- _Aim of the task_: For the listing below, state how many lines include "Производитель". The number alone is the answer.

===== Excerpted data

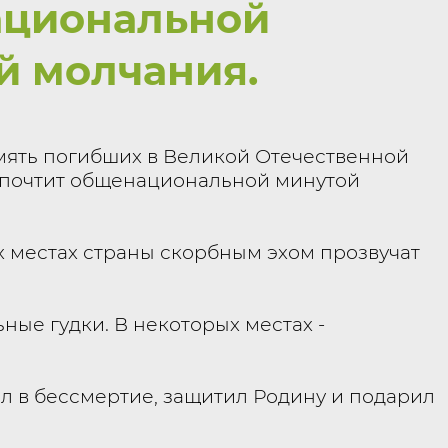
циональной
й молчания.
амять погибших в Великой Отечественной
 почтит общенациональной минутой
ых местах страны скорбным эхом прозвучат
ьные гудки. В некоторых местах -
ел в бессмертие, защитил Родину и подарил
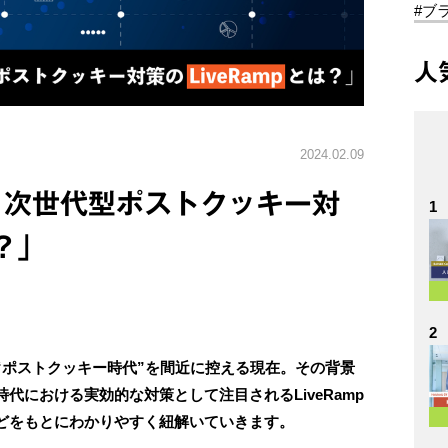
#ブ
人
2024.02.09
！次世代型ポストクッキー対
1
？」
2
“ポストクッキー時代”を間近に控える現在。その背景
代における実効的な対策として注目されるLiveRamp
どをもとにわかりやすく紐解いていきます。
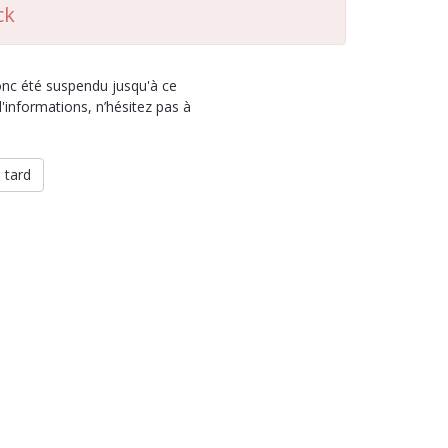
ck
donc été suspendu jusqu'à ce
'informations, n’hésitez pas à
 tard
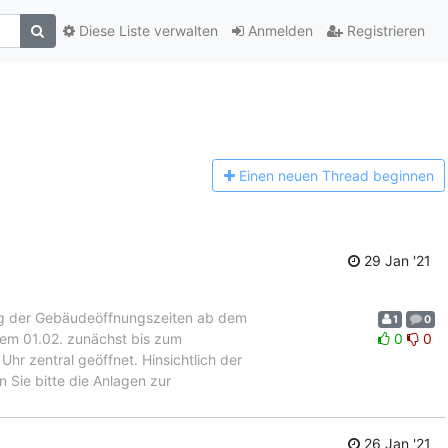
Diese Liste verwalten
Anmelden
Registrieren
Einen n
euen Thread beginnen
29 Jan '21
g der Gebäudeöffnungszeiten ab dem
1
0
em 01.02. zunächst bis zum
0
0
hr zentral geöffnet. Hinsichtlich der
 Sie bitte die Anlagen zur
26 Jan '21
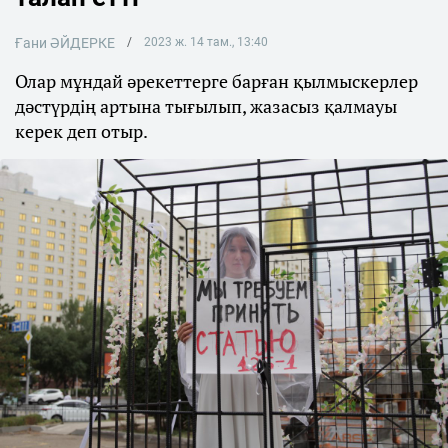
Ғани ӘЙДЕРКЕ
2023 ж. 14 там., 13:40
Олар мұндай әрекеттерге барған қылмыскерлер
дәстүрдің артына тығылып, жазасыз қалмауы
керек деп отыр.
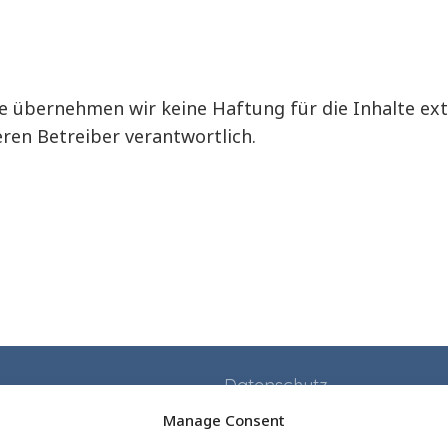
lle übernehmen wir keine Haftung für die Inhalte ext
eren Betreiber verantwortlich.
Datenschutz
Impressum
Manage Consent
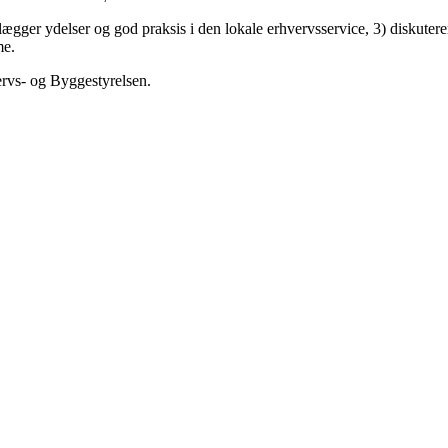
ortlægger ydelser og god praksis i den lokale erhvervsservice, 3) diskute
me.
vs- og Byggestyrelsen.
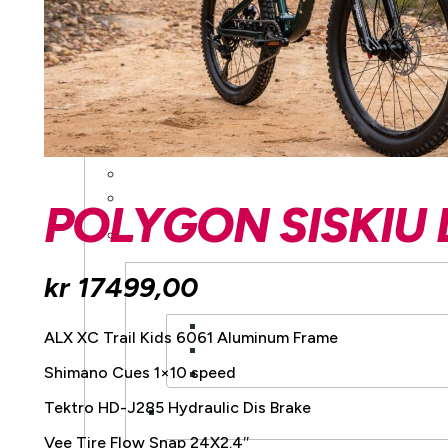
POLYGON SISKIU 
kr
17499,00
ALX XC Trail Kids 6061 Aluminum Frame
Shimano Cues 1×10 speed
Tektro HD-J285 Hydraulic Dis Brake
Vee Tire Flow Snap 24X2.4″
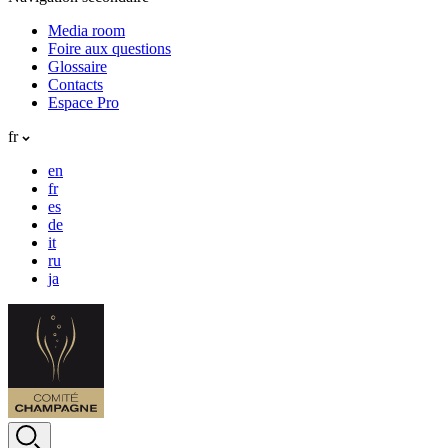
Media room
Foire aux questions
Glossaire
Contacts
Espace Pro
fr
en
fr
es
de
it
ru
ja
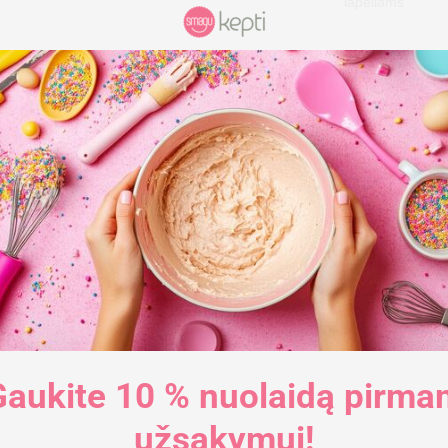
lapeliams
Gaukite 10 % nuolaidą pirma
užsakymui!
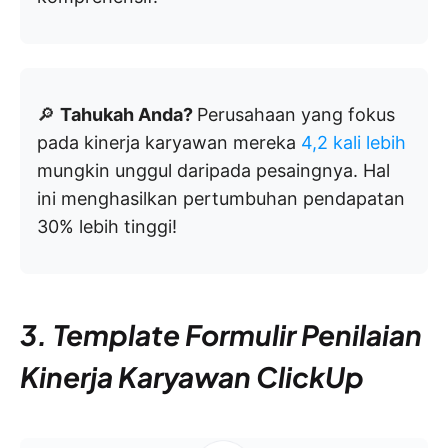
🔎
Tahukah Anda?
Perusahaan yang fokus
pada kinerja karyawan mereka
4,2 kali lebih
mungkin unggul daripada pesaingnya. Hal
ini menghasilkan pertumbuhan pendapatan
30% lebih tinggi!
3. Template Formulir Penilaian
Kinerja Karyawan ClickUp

==========
===== Excerpted data

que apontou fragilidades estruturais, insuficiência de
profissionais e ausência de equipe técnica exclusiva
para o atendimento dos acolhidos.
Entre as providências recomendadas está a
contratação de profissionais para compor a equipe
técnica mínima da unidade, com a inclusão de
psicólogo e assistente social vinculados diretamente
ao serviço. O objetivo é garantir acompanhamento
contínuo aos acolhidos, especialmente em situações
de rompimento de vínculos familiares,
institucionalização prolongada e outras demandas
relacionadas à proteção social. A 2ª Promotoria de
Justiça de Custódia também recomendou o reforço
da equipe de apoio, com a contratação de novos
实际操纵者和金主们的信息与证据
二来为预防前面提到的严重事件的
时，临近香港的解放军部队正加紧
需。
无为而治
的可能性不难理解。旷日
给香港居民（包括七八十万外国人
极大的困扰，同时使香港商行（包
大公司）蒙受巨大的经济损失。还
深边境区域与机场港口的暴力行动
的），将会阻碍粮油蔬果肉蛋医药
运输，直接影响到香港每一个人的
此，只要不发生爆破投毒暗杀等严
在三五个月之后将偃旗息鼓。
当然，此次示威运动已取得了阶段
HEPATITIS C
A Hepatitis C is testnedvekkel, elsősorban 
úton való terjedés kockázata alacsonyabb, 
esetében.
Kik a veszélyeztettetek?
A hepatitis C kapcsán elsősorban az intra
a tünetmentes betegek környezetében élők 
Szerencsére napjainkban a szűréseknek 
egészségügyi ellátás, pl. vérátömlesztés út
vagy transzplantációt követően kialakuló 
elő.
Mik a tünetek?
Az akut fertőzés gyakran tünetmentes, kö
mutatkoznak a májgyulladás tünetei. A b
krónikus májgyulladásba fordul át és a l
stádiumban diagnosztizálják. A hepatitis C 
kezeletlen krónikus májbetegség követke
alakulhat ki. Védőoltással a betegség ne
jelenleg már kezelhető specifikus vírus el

==========
===== Excerpted data

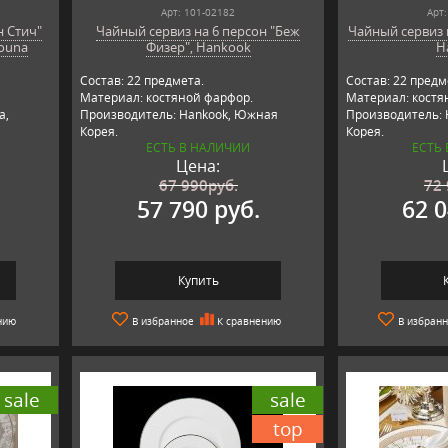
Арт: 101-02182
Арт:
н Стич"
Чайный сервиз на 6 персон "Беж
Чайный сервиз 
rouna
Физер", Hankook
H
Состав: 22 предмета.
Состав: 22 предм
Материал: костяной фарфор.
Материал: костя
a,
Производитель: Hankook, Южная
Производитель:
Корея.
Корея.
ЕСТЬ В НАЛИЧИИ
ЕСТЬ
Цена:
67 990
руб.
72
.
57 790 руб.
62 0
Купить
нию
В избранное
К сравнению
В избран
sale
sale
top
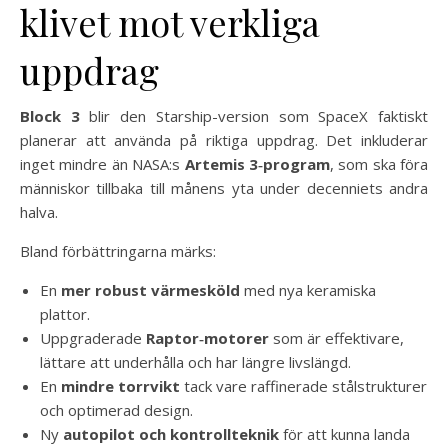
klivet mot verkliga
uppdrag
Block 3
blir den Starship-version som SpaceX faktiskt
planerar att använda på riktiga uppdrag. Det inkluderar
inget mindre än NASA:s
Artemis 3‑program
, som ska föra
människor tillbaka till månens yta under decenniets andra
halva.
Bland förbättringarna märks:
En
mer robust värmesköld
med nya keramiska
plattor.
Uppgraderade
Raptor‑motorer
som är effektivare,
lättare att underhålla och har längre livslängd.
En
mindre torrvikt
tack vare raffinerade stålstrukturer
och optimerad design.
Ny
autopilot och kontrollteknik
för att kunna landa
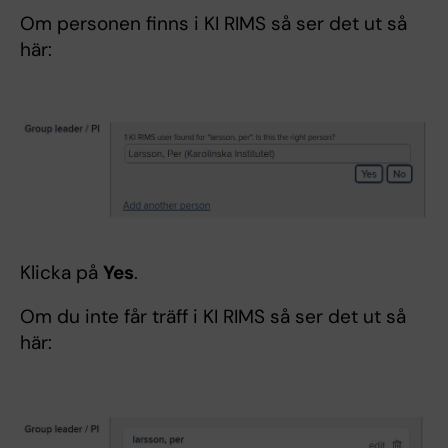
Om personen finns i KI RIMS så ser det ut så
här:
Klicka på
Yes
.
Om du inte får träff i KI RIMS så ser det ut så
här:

==========

- _Answer area_: 2